(Stored data)
——————————
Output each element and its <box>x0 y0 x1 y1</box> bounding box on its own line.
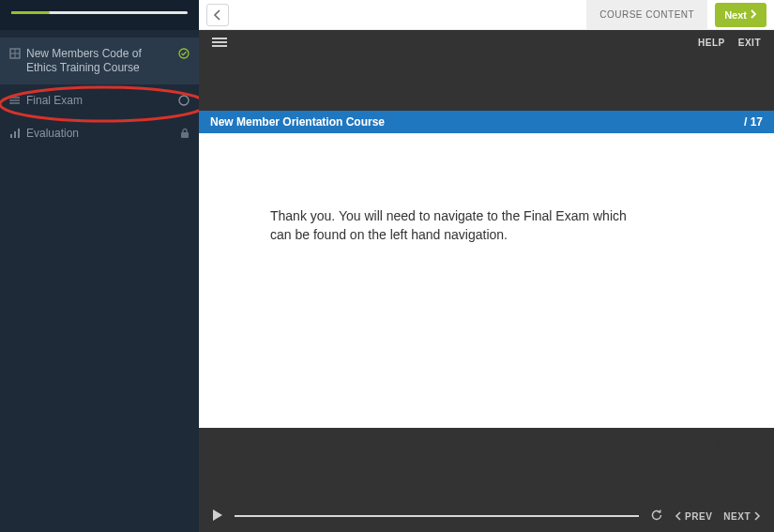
status-locked-icon <box>180 128 190 142</box>
menu-icon[interactable] <box>212 36 227 49</box>
svg-point-8 <box>9 99 11 101</box>
sidebar-item-label: Final Exam <box>26 94 171 108</box>
svg-point-10 <box>179 96 189 105</box>
top-bar: COURSE CONTENT Next <box>199 0 774 30</box>
help-link[interactable]: HELP <box>698 38 725 48</box>
status-in-progress-icon <box>178 95 190 109</box>
svg-rect-12 <box>14 131 16 138</box>
svg-rect-13 <box>18 129 20 138</box>
prev-slide-button[interactable]: PREV <box>675 511 712 522</box>
svg-point-7 <box>9 97 11 99</box>
sidebar: New Members Code of Ethics Training Cour… <box>0 0 199 532</box>
chevron-right-icon <box>751 9 757 21</box>
sidebar-item-evaluation[interactable]: Evaluation <box>0 117 199 150</box>
player-controls: PREV NEXT <box>199 500 774 532</box>
sidebar-item-ethics-course[interactable]: New Members Code of Ethics Training Cour… <box>0 38 199 84</box>
slide-body-text: Thank you. You will need to navigate to … <box>270 206 627 244</box>
player-header: HELP EXIT <box>199 30 774 54</box>
exam-icon <box>9 95 21 109</box>
sidebar-item-label: New Members Code of Ethics Training Cour… <box>26 47 171 75</box>
slide-title: New Member Orientation Course <box>210 115 385 129</box>
status-complete-icon <box>178 48 190 62</box>
svg-rect-14 <box>181 132 189 138</box>
slide-title-bar: New Member Orientation Course / 17 <box>199 111 774 133</box>
next-button-label: Next <box>724 9 747 21</box>
player: HELP EXIT New Member Orientation Course … <box>199 30 774 532</box>
course-icon <box>9 48 21 62</box>
progress-bar <box>0 0 199 30</box>
main-area: COURSE CONTENT Next HELP EXIT New Member… <box>199 0 774 532</box>
next-label: NEXT <box>723 511 751 522</box>
prev-label: PREV <box>685 511 712 522</box>
play-button[interactable] <box>212 509 223 524</box>
svg-point-9 <box>9 102 11 104</box>
slide-body: Thank you. You will need to navigate to … <box>199 133 774 428</box>
page-indicator: / 17 <box>744 115 763 129</box>
replay-button[interactable] <box>650 509 663 524</box>
next-slide-button[interactable]: NEXT <box>723 511 761 522</box>
seek-bar[interactable] <box>235 515 639 517</box>
sidebar-item-final-exam[interactable]: Final Exam <box>0 84 199 117</box>
svg-rect-11 <box>10 134 12 138</box>
back-button[interactable] <box>206 4 229 26</box>
course-content-button[interactable]: COURSE CONTENT <box>586 0 707 29</box>
evaluation-icon <box>9 128 21 142</box>
next-button[interactable]: Next <box>715 3 766 27</box>
exit-link[interactable]: EXIT <box>738 38 761 48</box>
sidebar-list: New Members Code of Ethics Training Cour… <box>0 38 199 150</box>
sidebar-item-label: Evaluation <box>26 127 171 141</box>
slide-area: New Member Orientation Course / 17 Thank… <box>199 54 774 500</box>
——————————
WORK TASK — What is needed is an exact printout of every record above, with the pictures left out.

SOLUTION TO THIS TASK —
Output each element and its <box>x0 y0 x1 y1</box> bounding box on its own line.
status-locked-icon <box>180 128 190 142</box>
menu-icon[interactable] <box>212 36 227 49</box>
svg-point-8 <box>9 99 11 101</box>
sidebar-item-label: Final Exam <box>26 94 171 108</box>
svg-point-10 <box>179 96 189 105</box>
top-bar: COURSE CONTENT Next <box>199 0 774 30</box>
help-link[interactable]: HELP <box>698 38 725 48</box>
status-in-progress-icon <box>178 95 190 109</box>
svg-rect-12 <box>14 131 16 138</box>
svg-rect-13 <box>18 129 20 138</box>
prev-slide-button[interactable]: PREV <box>675 511 712 522</box>
svg-point-7 <box>9 97 11 99</box>
sidebar: New Members Code of Ethics Training Cour… <box>0 0 199 532</box>
chevron-right-icon <box>751 9 757 21</box>
sidebar-item-evaluation[interactable]: Evaluation <box>0 117 199 150</box>
player-controls: PREV NEXT <box>199 500 774 532</box>
sidebar-item-ethics-course[interactable]: New Members Code of Ethics Training Cour… <box>0 38 199 84</box>
slide-body-text: Thank you. You will need to navigate to … <box>270 206 627 244</box>
player-header: HELP EXIT <box>199 30 774 54</box>
exam-icon <box>9 95 21 109</box>
sidebar-item-label: New Members Code of Ethics Training Cour… <box>26 47 171 75</box>
slide-title: New Member Orientation Course <box>210 115 385 129</box>
status-complete-icon <box>178 48 190 62</box>
svg-rect-14 <box>181 132 189 138</box>
slide-title-bar: New Member Orientation Course / 17 <box>199 111 774 133</box>
next-button-label: Next <box>724 9 747 21</box>
player: HELP EXIT New Member Orientation Course … <box>199 30 774 532</box>
course-icon <box>9 48 21 62</box>
progress-bar <box>0 0 199 30</box>
main-area: COURSE CONTENT Next HELP EXIT New Member… <box>199 0 774 532</box>
next-label: NEXT <box>723 511 751 522</box>
prev-label: PREV <box>685 511 712 522</box>
play-button[interactable] <box>212 509 223 524</box>
svg-point-9 <box>9 102 11 104</box>
slide-body: Thank you. You will need to navigate to … <box>199 133 774 428</box>
page-indicator: / 17 <box>744 115 763 129</box>
replay-button[interactable] <box>650 509 663 524</box>
next-slide-button[interactable]: NEXT <box>723 511 761 522</box>
seek-bar[interactable] <box>235 515 639 517</box>
sidebar-item-final-exam[interactable]: Final Exam <box>0 84 199 117</box>
svg-rect-11 <box>10 134 12 138</box>
back-button[interactable] <box>206 4 229 26</box>
course-content-button[interactable]: COURSE CONTENT <box>586 0 707 29</box>
evaluation-icon <box>9 128 21 142</box>
next-button[interactable]: Next <box>715 3 766 27</box>
exit-link[interactable]: EXIT <box>738 38 761 48</box>
sidebar-list: New Members Code of Ethics Training Cour… <box>0 38 199 150</box>
sidebar-item-label: Evaluation <box>26 127 171 141</box>
slide-area: New Member Orientation Course / 17 Thank… <box>199 54 774 500</box>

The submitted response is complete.